In bovengenoemde uitspraak van het Gerechtshof Amsterdam van 28 maart 2017 (publicatiedatum 15 mei 2017) bestond tussen partijen discussie over de vraag of een verstrekte contragarantie door een echtgenoot aan een bank onder artikel 1:88 lid 1 sub c BW valt. Het antwoord op deze vraag is ontkennend; er is dus geen toestemming van de echtgenoot nodig.
De casus is als volgt:
Een onderneming verzoekt bank A een krediet te verstrekken, waartoe bank A ook bereid is. Bank A wenst echter wel zekerheid dat de onderneming deze schuld daadwerkelijk terugbetaalt. De onderneming vraagt in dat kader aan de heer X of hij zich borg wil stellen voor de betreffende schuld. De heer X had ervoor kunnen kiezen om zelf zekerheid te stellen (bijvoorbeeld hypothecaire zekerheid), voor welke rechtshandeling hij op grond van artikel 1:88 lid 1 sub c BW toestemming van zijn echtgenote nodig zou hebben, maar dat deed de heer X niet. In plaats daarvan vroeg de heer X zijn eigen bank B om een bankgarantie te stellen ten gunste van bank A. Bank B doet dit en stelt dus een bankgarantie die strekt tot zekerheid van de nakoming van de (mogelijke) betalingsverplichtingen van de onderneming tegenover bank A. Op het moment dat de onderneming niet in staat is bank A terug te betalen, kan bank A bank B aanspreken.

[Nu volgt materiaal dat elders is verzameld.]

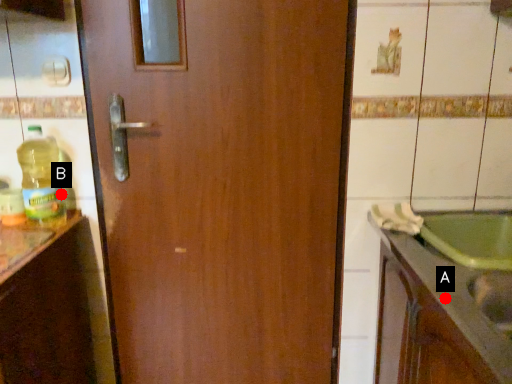 Question: Two points are circled on the image, labeled by A and B beside each circle. Which point appears farthest from the camera in this image?

Choices:
 (A) A is further
 (B) B is further

Answer: (B)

Bank B was echter alleen bereid om deze bankgarantie te stellen, wanneer de heer X een contragarantie zou stellen. Die contragarantie komt neer op een overeenkomst tussen de heer X en bank B (de eigen bank van de heer X), die inhoudt dat de heer X, het bij inroeping van de bankgarantie door bank B aan bank A betaalde bedrag zou vergoeden aan bank B (vrijwaring).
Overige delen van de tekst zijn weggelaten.